VANCOUVER, B.C. – With help from grassroots Green support, Commissioner Tom Digby secured a major milestone at Park Board this month. His motion to update the city's plan for mitigating the forest fire risk in Stanley Park passed unanimously.
Digby credits the pressure applied by ordinary Vancouverites: “Together we brought focus to an issue that even my reluctant commissioner colleagues could not deny. Our campaign effectively combined media and social media tools with street action and online activism.”
Climate change has fueled an unprecedented forest fire season in British Columbia and across Canada. Since April, massive fires have choked the continent in suffocating smoke. The current Stanley Park Forest Management Plan has not been updated since 2009. As the forest in Stanley Park enters its dry season, many are anxious that it could be the next forest to burn.
The 2009 plan accurately predicted that the Hemlock Looper moth was a threat to forest canopy. This risk materialized in 2020-2023, killing most of the Western Hemlock and leaving an estimated 20% of the mature forest as standing dead trees.

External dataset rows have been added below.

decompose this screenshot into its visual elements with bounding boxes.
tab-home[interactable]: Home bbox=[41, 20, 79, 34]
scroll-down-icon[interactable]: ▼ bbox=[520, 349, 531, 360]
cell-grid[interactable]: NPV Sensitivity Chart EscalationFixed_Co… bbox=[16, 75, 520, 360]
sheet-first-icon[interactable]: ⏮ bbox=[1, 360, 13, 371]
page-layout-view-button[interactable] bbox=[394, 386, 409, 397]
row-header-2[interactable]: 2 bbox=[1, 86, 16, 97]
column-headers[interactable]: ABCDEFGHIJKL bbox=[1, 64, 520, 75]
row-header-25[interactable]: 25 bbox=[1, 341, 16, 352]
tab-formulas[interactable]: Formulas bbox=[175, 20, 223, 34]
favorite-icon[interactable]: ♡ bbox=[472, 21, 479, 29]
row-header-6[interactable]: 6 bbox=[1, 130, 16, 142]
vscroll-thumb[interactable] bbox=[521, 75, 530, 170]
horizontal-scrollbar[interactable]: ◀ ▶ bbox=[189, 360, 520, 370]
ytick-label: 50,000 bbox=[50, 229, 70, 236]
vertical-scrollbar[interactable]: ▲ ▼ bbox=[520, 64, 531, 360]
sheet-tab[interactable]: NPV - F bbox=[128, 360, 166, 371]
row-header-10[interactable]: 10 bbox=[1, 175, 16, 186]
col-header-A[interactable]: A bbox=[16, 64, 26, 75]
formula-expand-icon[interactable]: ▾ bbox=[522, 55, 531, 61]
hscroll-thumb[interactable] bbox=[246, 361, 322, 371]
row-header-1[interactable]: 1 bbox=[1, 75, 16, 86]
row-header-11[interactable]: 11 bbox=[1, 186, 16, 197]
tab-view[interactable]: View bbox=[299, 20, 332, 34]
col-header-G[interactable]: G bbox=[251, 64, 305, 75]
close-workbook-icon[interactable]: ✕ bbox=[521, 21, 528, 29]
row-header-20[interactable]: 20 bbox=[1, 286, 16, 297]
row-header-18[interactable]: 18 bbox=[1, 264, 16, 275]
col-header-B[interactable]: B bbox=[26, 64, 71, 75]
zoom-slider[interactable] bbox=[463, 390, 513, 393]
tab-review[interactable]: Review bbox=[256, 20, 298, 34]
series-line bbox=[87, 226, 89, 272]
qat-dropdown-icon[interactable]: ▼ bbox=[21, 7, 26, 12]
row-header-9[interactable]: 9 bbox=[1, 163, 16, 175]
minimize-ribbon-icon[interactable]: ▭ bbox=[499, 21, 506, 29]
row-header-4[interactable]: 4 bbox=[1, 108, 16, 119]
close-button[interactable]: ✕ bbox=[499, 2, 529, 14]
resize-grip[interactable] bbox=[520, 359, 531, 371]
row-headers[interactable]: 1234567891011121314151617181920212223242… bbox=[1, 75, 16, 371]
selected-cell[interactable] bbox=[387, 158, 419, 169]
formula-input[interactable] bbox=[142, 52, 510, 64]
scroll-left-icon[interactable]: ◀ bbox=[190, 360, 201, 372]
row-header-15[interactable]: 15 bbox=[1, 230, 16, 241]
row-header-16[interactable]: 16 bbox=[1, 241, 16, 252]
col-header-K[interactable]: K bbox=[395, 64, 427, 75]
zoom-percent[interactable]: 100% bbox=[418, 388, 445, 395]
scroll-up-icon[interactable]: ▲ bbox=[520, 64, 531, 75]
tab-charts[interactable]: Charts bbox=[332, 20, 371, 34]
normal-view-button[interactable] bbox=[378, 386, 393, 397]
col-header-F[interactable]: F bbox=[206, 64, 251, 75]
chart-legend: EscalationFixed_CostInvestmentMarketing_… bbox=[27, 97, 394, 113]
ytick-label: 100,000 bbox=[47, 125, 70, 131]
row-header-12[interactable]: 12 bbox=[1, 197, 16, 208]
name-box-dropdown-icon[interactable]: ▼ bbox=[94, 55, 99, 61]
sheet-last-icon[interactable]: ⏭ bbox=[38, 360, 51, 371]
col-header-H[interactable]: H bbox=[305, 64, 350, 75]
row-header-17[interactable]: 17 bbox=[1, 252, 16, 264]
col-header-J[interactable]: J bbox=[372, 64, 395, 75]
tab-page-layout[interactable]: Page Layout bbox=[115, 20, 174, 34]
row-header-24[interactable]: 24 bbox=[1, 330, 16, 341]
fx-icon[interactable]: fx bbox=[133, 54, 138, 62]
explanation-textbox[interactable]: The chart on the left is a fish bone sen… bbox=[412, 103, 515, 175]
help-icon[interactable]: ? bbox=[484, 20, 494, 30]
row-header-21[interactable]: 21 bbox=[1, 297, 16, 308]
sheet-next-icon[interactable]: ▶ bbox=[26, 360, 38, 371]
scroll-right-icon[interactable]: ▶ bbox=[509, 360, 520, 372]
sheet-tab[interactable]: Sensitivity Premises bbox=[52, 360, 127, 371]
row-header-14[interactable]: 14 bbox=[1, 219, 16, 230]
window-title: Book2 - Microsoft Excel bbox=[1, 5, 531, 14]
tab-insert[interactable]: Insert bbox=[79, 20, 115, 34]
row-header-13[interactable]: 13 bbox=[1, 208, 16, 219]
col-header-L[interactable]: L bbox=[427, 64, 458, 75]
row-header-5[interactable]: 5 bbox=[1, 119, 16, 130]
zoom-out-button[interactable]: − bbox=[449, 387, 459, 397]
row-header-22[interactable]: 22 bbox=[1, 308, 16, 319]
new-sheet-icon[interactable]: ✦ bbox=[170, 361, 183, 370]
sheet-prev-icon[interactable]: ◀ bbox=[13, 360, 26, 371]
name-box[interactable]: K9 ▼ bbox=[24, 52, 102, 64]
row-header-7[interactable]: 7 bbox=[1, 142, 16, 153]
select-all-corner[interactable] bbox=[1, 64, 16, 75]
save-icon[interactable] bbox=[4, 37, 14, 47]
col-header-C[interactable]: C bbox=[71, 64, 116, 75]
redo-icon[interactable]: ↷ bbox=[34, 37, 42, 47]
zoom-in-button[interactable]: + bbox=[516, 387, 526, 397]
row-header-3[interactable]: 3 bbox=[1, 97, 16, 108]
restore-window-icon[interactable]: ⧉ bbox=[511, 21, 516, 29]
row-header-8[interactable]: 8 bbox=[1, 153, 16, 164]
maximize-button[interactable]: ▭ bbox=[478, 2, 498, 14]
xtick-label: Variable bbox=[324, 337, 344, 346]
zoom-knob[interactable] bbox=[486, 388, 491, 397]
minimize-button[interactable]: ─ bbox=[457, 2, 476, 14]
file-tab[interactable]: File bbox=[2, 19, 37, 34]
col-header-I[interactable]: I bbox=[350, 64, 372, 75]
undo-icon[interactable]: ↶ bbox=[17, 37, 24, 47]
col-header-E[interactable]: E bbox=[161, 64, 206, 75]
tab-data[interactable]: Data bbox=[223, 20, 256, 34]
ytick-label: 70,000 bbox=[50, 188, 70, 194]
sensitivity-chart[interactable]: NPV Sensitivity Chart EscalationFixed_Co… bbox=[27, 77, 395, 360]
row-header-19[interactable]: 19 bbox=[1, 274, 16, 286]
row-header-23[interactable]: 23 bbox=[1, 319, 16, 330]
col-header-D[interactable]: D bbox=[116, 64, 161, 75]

Digby’s motion notes that climate change, erratic weather, and extended drought periods are now routinely experienced in Vancouver and that previous plans did not directly incorporate indigenous perspectives on wildfire risk in Stanley Park.
City staff have been directed to report back with an updated risk mitigation plan, which is expected this year.
Digby is the sole Green at Park Board. Emphasizing collaborative politics, Digby achieved a remarkable unanimous vote in this case.